The query calculates delivery latency using:

  • SendTime (from send logs)
  • FinalStatusTime (from status logs)

It then derives:

  • DurationMilliseconds
  • DurationSeconds

This makes it easy to:

  • Identify delayed deliveries
  • Compare performance across recipient domains
  • Spot transient vs. systemic delays

📦 Message Characteristics and Size Handling

One common pitfall is assuming the ACS Size field is reported in bytes.

It is not.

This query correctly treats Size as megabytes (MB) and adds:

  • A MessageSizeCategory field:
    • Tiny (<100KB)
    • Small (100KB–1MB)
    • Medium (1–5MB)
    • Large (5–10MB)
    • Very Large (>10MB)

Combined with attachment and recipient counts, this helps identify:

  • Messages that may trigger size-based rejections
  • Large fan-out sends with higher delivery latency

Note: ACS has a default maximum email size of 10MB (including attachments), though this can be increased to 30MB via support request. Messages exceeding limits will fail before logging.


💥 Bounce Classification

The query explicitly categorizes bounce behavior:

  • Hard Bounce – permanent failure (invalid mailbox, policy block, etc.)
  • Soft Bounce – temporary failure (mailbox full, throttling, transient policy)
  • Not Applicable – delivered successfully

This makes it trivial to separate:

  • Retry-worthy failures
  • Permanent delivery issues
  • Clean deliveries

📜 SMTP and Enhanced SMTP Code Translation

Raw SMTP codes are not very helpful on their own.

This query maps:

  • Standard SMTP status codes (e.g., 550, 554)
  • Enhanced SMTP status codes (e.g., 5.1.1, 5.7.1)

Into clear, human-readable explanations, such as:

  • “Bad destination mailbox address (recipient doesn’t exist)”
  • “Rejected by policy (SPF/DKIM/DMARC/reputation)”
  • “Temporary network issue; retry expected”

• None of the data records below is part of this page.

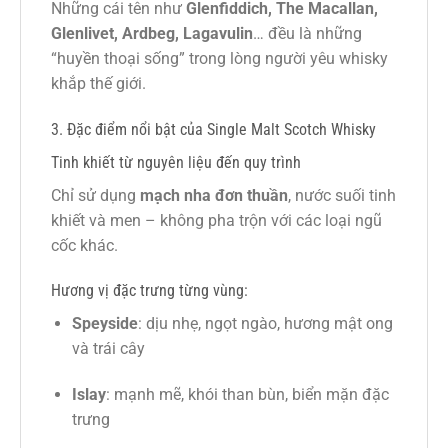
Những cái tên như
Glenfiddich, The Macallan,
Glenlivet, Ardbeg, Lagavulin
… đều là những
“huyền thoại sống” trong lòng người yêu whisky
khắp thế giới.
3. Đặc điểm nổi bật của Single Malt Scotch Whisky
Tinh khiết từ nguyên liệu đến quy trình
Chỉ sử dụng
mạch nha đơn thuần
, nước suối tinh
khiết và men – không pha trộn với các loại ngũ
cốc khác.
Hương vị đặc trưng từng vùng:
Speyside
: dịu nhẹ, ngọt ngào, hương mật ong
và trái cây
Islay
: mạnh mẽ, khói than bùn, biển mặn đặc
trưng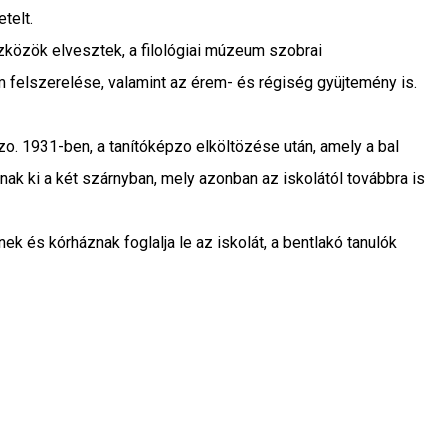
telt.
zközök elvesztek, a filológiai múzeum szobrai
em felszerelése, valamint az érem- és régiség gyüjtemény is.
zo. 1931-ben, a tanítóképzo elköltözése után, amely a bal
nak ki a két szárnyban, mely azonban az iskolától továbbra is
k és kórháznak foglalja le az iskolát, a bentlakó tanulók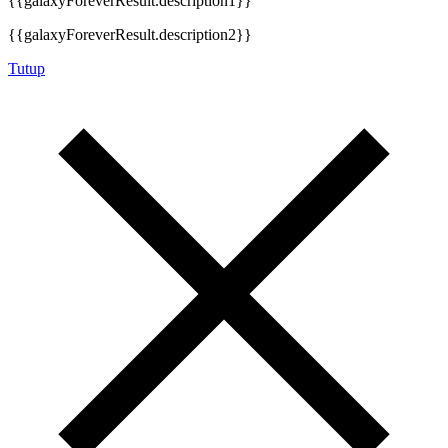
{{galaxyForeverResult.description1}}
{{galaxyForeverResult.description2}}
Tutup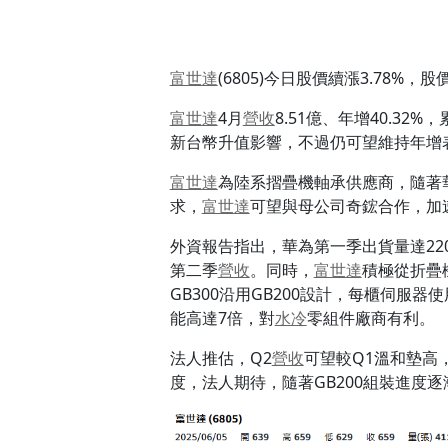
富世達
(6805)今日股價續漲3.78%，
富世達
4月
營收
8.51億、年增40.32%
新台幣升值影響，不過仍可望維持年增
富世達
為陸系摺疊機軸承供應商，隨著
求，
富世達
可望與母公司奇鋐合作，加
外資報告指出，華為第一季出貨量達220萬
第二季
營收
。同時，
富世達
積極從折疊
GB300沿用GB200設計，每櫃伺服器
能高達7倍，對
水冷
零組件廠商有利。
法人推估，Q2
營收
可望較Q1溫和墊高
度，法人期待，隨著GB200組裝進度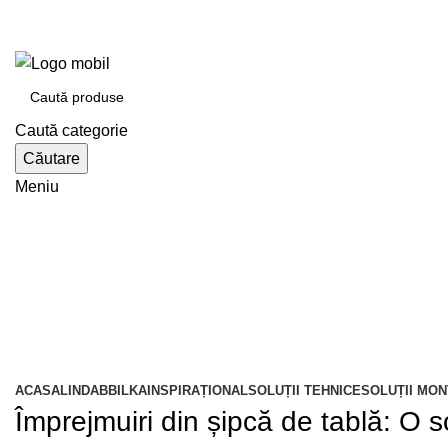
e-tabla.ro
Bilka Oradea | Lindab Oradea partener autorizat
Caută categorie
Căutare
Meniu
Catalogul de produse
ACASA
LINDAB
BILKA
INSPIRAȚIONAL
SOLUȚII TEHNICE
SOLUȚII MON
Împrejmuiri din șipcă de tablă: O s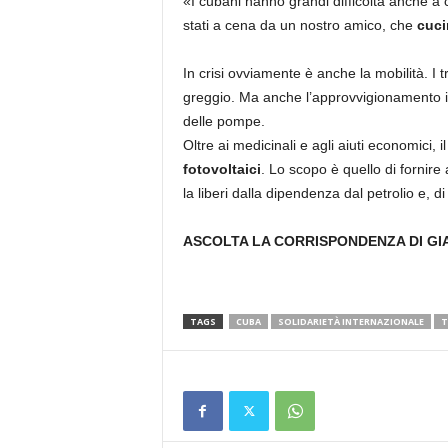
«I cubani hanno grandi difficoltà anche a c
stati a cena da un nostro amico, che
cuci
In crisi ovviamente è anche la mobilità. I t
greggio. Ma anche l’approvvigionamento id
delle pompe.
Oltre ai medicinali e agli aiuti economic
fotovoltaici
. Lo scopo è quello di fornire 
la liberi dalla dipendenza dal petrolio e, di
ASCOLTA LA CORRISPONDENZA DI G
TAGS
CUBA
SOLIDARIETÀ INTERNAZIONALE
T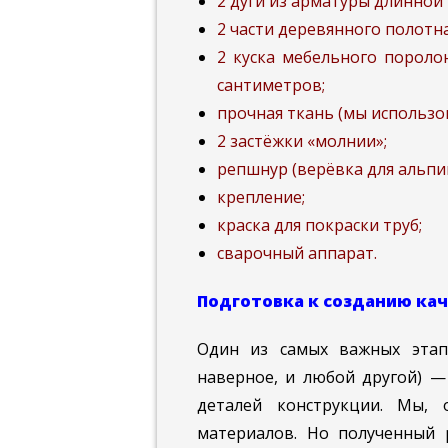
2 дуги из арматуры длинной
2 части деревянного полотна
2 куска мебельного порол
сантиметров;
прочная ткань (мы использо
2 застёжки «молнии»;
репшнур (верёвка для альп
крепление;
краска для покраски труб;
сварочный аппарат.
Подготовка к созданию ка
Один из самых важных этапо
наверное, и любой другой) —
деталей конструкции. Мы, 
материалов. Но полученный 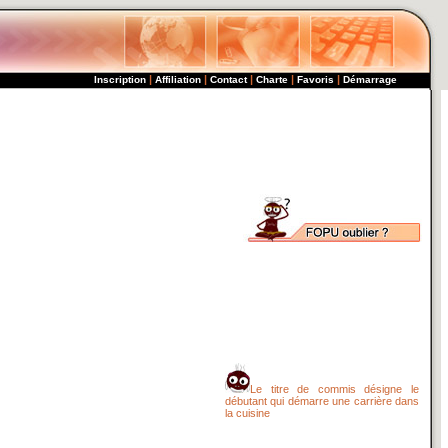
|
|
|
|
|
Inscription
Affiliation
Contact
Charte
Favoris
Démarrage
Le titre de commis désigne le
débutant qui démarre une carrière dans
la cuisine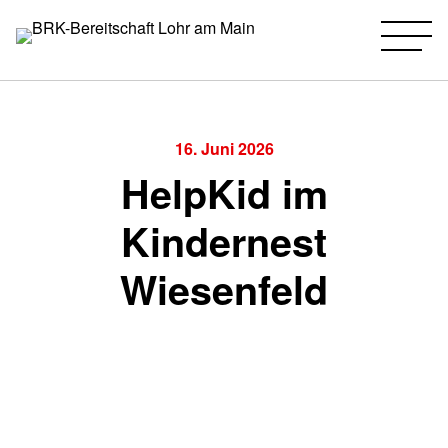
BRK-Bereitschaft Lohr am Main
Zum
Inhalt
springen
16. Juni 2026
HelpKid im
Kindernest
Wiesenfeld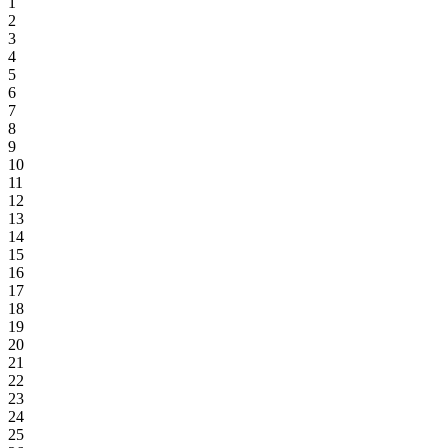
1
2
3
4
5
6
7
8
9
10
11
12
13
14
15
16
17
18
19
20
21
22
23
24
25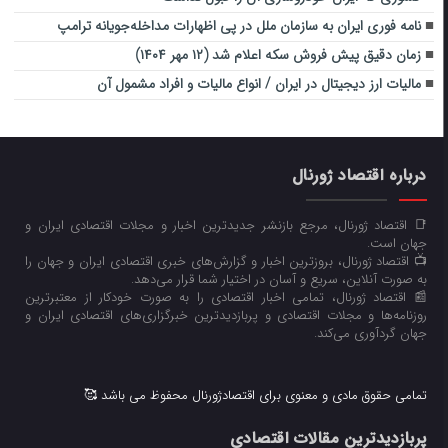
نامه فوری ایران به سازمان ملل در پی اظهارات مداخله‌جویانه ترامپ
زمان دقیق پیش فروش سکه اعلام شد (۱۲ مهر ۱۴۰۴)
مالیات ارز دیجیتال در ایران / انواع مالیات و افراد مشمول آن
درباره اقتصاد ژورنال
📑 اقتصاد ژورنال، مرجع بازنشر جدیدترین اخبار و مجلات اقتصادی ایران و
جهان است.
📺 اقتصاد ژورنال، بروزترین اخبار و گزارش‌های خبری اقتصادی ایران و جهان را
به صورت آنلاین، سریع و آسان در اختیار شما قرار می‌‌دهد.
📰 اقتصاد ژورنال، تمامی اخبار اقتصادی را به صورت خودکار از معتبرترین
روزنامه‌ها و مجلات اقتصادی و پربازدیدترین خبرگزاری‌های اقتصادی ایران و
جهان گردآوری می‌کند.
تمامی حقوق مادی و معنوی برای اقتصادژورنال محفوظ می باشد 🥰
پربازدیدترین مقالات اقتصادی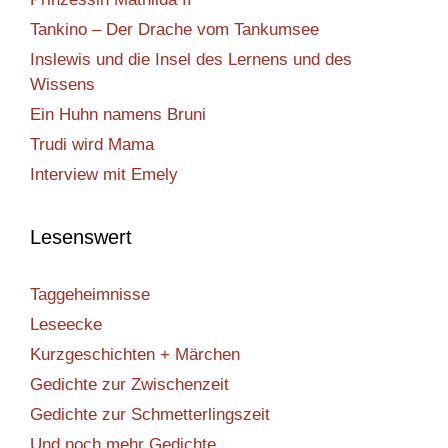
Tankino – Der Drache vom Tankumsee
Inslewis und die Insel des Lernens und des
Wissens
Ein Huhn namens Bruni
Trudi wird Mama
Interview mit Emely
Lesenswert
Taggeheimnisse
Leseecke
Kurzgeschichten + Märchen
Gedichte zur Zwischenzeit
Gedichte zur Schmetterlingszeit
Und noch mehr Gedichte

Delivered messages automatically show:

  • <not applicable> for SMTP fields

This removes ambiguity and speeds up root-cause analysis.


🌐 Recipient and Server Intelligence

The query extracts and surfaces:

  • Recipient domain
  • Recipient mail server hostname
  • InternetMessageId

This allows you to:

  • Group failures by destination domain
  • Identify problematic recipient mail systems
  • Correlate ACS activity with external mail logs or SIEM data

🎯 Common Usage Patterns

Filter by Specific Sender

| where SenderUsername == "[email protected]"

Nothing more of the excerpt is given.